Work to be completed:
The lines from the top of the material through the line with "Detection, Object Left" are to be set down exactly. Leave the pictures out.
···
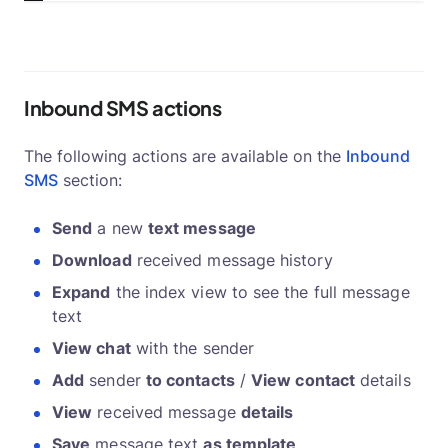
Inbound SMS actions
The following actions are available on the
Inbound
SMS
section:
Send
a new
text message
Download
received message history
Expand
the index view to see the full message
text
View chat
with the sender
Add
sender
to contacts
/
View contact
details
View
received message
details
Save
message text
as template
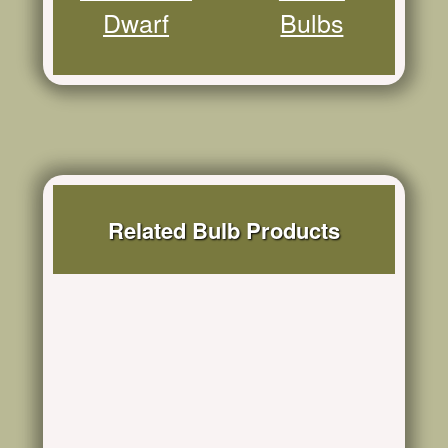
Dwarf
Bulbs
Related Bulb Products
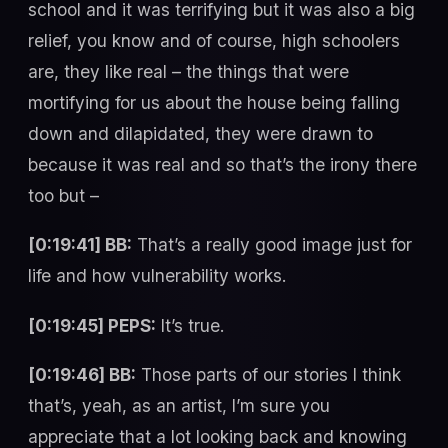
school and it was terrifying but it was also a big
relief, you know and of course, high schoolers
are, they like real – the things that were
mortifying for us about the house being falling
down and dilapidated, they were drawn to
because it was real and so that’s the irony there
too but –
[0:19:41] BB:
That’s a really good image just for
life and how vulnerability works.
[0:19:45] PEPS:
It’s true.
[0:19:46] BB:
Those parts of our stories I think
that’s, yeah, as an artist, I’m sure you
appreciate that a lot looking back and knowing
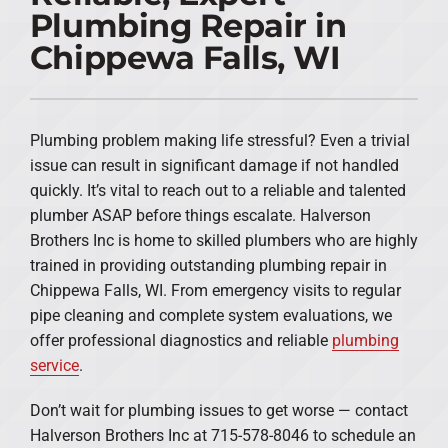
Plumbing Repair in
PRODUCTS
Chippewa Falls, WI
COMPANY
Plumbing problem making life stressful? Even a trivial
issue can result in significant damage if not handled
quickly. It’s vital to reach out to a reliable and talented
plumber ASAP before things escalate. Halverson
Brothers Inc is home to skilled plumbers who are highly
trained in providing outstanding plumbing repair in
Chippewa Falls, WI. From emergency visits to regular
pipe cleaning and complete system evaluations, we
offer professional diagnostics and reliable
plumbing
service
.
Don’t wait for plumbing issues to get worse — contact
Halverson Brothers Inc at 715-578-8046 to schedule an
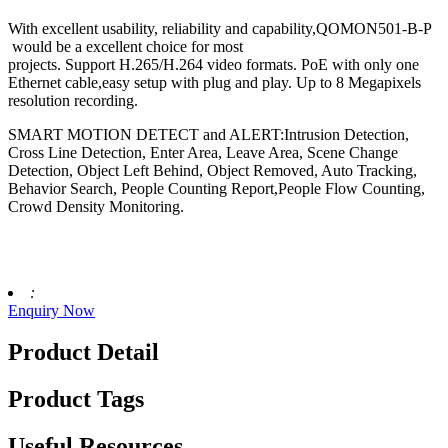
With excellent usability, reliability and capability,QOMON501-B-P
would be a excellent choice for most
projects. Support H.265/H.264 video formats. PoE with only one
Ethernet cable,easy setup with plug and play. Up to 8 Megapixels
resolution recording.
SMART MOTION DETECT and ALERT:Intrusion Detection,
Cross Line Detection, Enter Area, Leave Area, Scene Change
Detection, Object Left Behind, Object Removed, Auto Tracking,
Behavior Search, People Counting Report,People Flow Counting,
Crowd Density Monitoring.
:
Enquiry Now
Product Detail
Product Tags
Useful Resources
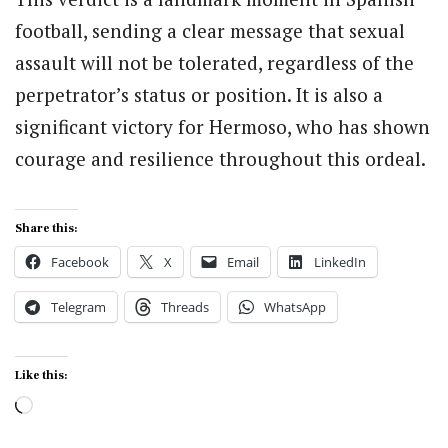
football, sending a clear message that sexual
assault will not be tolerated, regardless of the
perpetrator’s status or position. It is also a
significant victory for Hermoso, who has shown
courage and resilience throughout this ordeal.
Share this:
Facebook
X
Email
LinkedIn
Telegram
Threads
WhatsApp
Like this:
Loading…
···
Result of this task:
Inbound SMS actions
The following actions are available on the
Inbound
SMS
section:
Send
a new
text message
Download
received message history
Expand
the index view to see the full message
text
View chat
with the sender
Add
sender
to contacts
/
View contact
details
View
received message
details
Save
message text
as template
Dwarf
Bulbs
Related Bulb Products
school and it was terrifying but it was also a big
relief, you know and of course, high schoolers
are, they like real – the things that were
mortifying for us about the house being falling
down and dilapidated, they were drawn to
because it was real and so that’s the irony there
too but –
[0:19:41] BB:
That’s a really good image just for
life and how vulnerability works.
[0:19:45] PEPS:
It’s true.
[0:19:46] BB:
Those parts of our stories I think
that’s, yeah, as an artist, I’m sure you
appreciate that a lot looking back and knowing
Plumbing Repair in
PRODUCTS
Chippewa Falls, WI
COMPANY
Plumbing problem making life stressful? Even a trivial
issue can result in significant damage if not handled
quickly. It’s vital to reach out to a reliable and talented
plumber ASAP before things escalate. Halverson
Brothers Inc is home to skilled plumbers who are highly
trained in providing outstanding plumbing repair in
Chippewa Falls, WI. From emergency visits to regular
pipe cleaning and complete system evaluations, we
offer professional diagnostics and reliable
plumbing
service
.
Don’t wait for plumbing issues to get worse — contact
Halverson Brothers Inc at 715-578-8046 to schedule an
With excellent usability, reliability and capability,QOMON501-B-P
would be a excellent choice for most
projects. Support H.265/H.264 video formats. PoE with only one
Ethernet cable,easy setup with plug and play. Up to 8 Megapixels
resolution recording.
SMART MOTION DETECT and ALERT:Intrusion Detection,
Cross Line Detection, Enter Area, Leave Area, Scene Change
Detection, Object Left Behind, Object Removed, Auto Tracking,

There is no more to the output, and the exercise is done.